[quote=El Católico]I understand that the theory of Geocentrism is being popularized by Robert Sungenis. I have a question, for people interested in this debate:
If Heliocentrism is true, then that means that all people living along the equator experience a certain centrifugal force. Considering the speed at which the Earth rotates, this may be very large. Now, if that person traveled to one of the poles, that person would experience no such centrifugal force, and he should feel much heavier.
My question is, is there such a force, and if there is, is its magnitude enough to account for the frequency of the Earth’s rotation?
Yes, there is indeed a difference between the gravitational accelerations at the equator and at the poles.
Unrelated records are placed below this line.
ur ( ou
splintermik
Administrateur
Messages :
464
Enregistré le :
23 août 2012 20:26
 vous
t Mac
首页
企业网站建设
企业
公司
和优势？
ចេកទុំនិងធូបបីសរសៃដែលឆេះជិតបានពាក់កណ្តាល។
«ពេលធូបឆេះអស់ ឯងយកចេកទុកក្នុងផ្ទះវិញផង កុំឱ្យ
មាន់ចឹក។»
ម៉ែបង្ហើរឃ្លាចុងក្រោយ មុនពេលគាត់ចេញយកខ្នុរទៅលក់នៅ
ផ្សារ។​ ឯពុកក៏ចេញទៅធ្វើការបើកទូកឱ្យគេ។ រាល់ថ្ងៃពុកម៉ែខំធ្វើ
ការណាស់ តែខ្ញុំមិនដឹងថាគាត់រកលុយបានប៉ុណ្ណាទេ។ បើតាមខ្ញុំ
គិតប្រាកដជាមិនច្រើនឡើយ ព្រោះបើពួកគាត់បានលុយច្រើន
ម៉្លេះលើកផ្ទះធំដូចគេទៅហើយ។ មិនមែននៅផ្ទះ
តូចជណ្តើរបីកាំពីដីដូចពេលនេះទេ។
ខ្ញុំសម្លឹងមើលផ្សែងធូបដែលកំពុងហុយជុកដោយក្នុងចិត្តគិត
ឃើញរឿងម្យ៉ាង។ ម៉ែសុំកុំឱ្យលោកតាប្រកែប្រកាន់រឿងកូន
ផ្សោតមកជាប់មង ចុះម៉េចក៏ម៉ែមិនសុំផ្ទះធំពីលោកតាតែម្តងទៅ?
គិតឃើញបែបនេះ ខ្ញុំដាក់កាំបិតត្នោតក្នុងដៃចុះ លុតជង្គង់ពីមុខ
There are two effects: first, there is the centrifugal force effect that you note, and second, there is the fact that the diameter of the earth at the equator is 26 miles greater than the diameter through the poles. This increased diameter at the equator is itself an effect of the centrifugal force caused by the rotation of the earth.
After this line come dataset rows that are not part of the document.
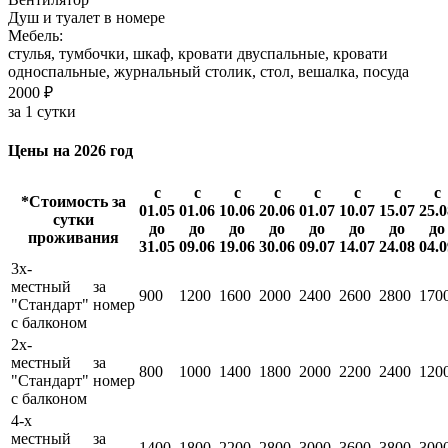
Душ и туалет в номере
Мебель:
стулья, тумбочки, шкаф, кровати двуспальные, кровати
односпальные, журнальный столик, стол, вешалка, посуда
2000 ₽
за 1 сутки
Цены на 2026 год
с
с
с
с
с
с
с
с
*Стоимость за
01.05
01.06
10.06
20.06
01.07
10.07
15.07
25.0
сутки
до
до
до
до
до
до
до
до
проживания
31.05
09.06
19.06
30.06
09.07
14.07
24.08
04.0
3х-
местный
за
900
1200
1600
2000
2400
2600
2800
170
"Стандарт"
номер
с балконом
2х-
местный
за
800
1000
1400
1800
2000
2200
2400
120
"Стандарт"
номер
с балконом
4-х
местный
за
1400
1800
2200
2800
3000
3600
3800
300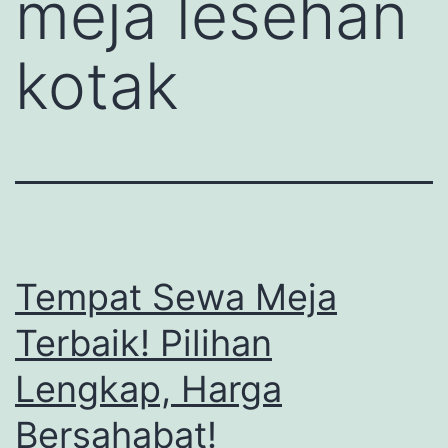
meja lesehan
kotak
Tempat Sewa Meja
Terbaik! Pilihan
Lengkap, Harga
Bersahabat!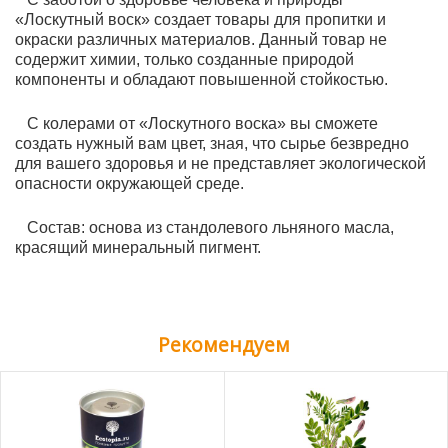
«Лоскутный воск» создает товары для пропитки и
окраски различных материалов. Данный товар не
содержит химии, только созданные природой
компоненты и обладают повышенной стойкостью.
С колерами от «Лоскутного воска» вы сможете
создать нужный вам цвет, зная, что сырье безвредно
для вашего здоровья и не представляет экологической
опасности окружающей среде.
Состав: основа из стандолевого льняного масла,
красящий минеральный пигмент.
Рекомендуем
On top of this, one can use a Foucault pendulum to see the rotation of the earth directly. If the pendulum were placed at the north pole, it would oscillate in a constant plane in space as the earth rotated underneath it. The plane of the oscillation of the pendulum appears to make a full rotation once every twenty-four hours (actually a little less, to account for the difference between a solar and a siderial day). At lower latitudes the change of the plane of oscillation is slower; it can be calculated, and the actual Foucault pendulums do behave in the way that the heliocentric theory predicts.
While this is strong evidence in favor of the heliocentric theory (by which I mean the standard theory of cosmology, including the motion of the sun about the center of the galaxy), it is not evidence against geocentricism. The geocentric theory claims that the rotation of the distant stars and galaxies induces centrifugal forces identical in nature to the ones predicted by the standard theory in a rotating coordinate system. So every observation that supports the heliocentric theory also supports this geocentric theory.
In fact, in my opinion the only difference between the two theories is a coordinate transformation. Simply put, the coordinate system of the heliocentric theory is much easier to work with when dealing with cosmic motions than the coordinate system of the geocentric theory. My beef with the geocentricists is not that they claim that their theory is correct but that they claim that the standard cosmological theory is wrong.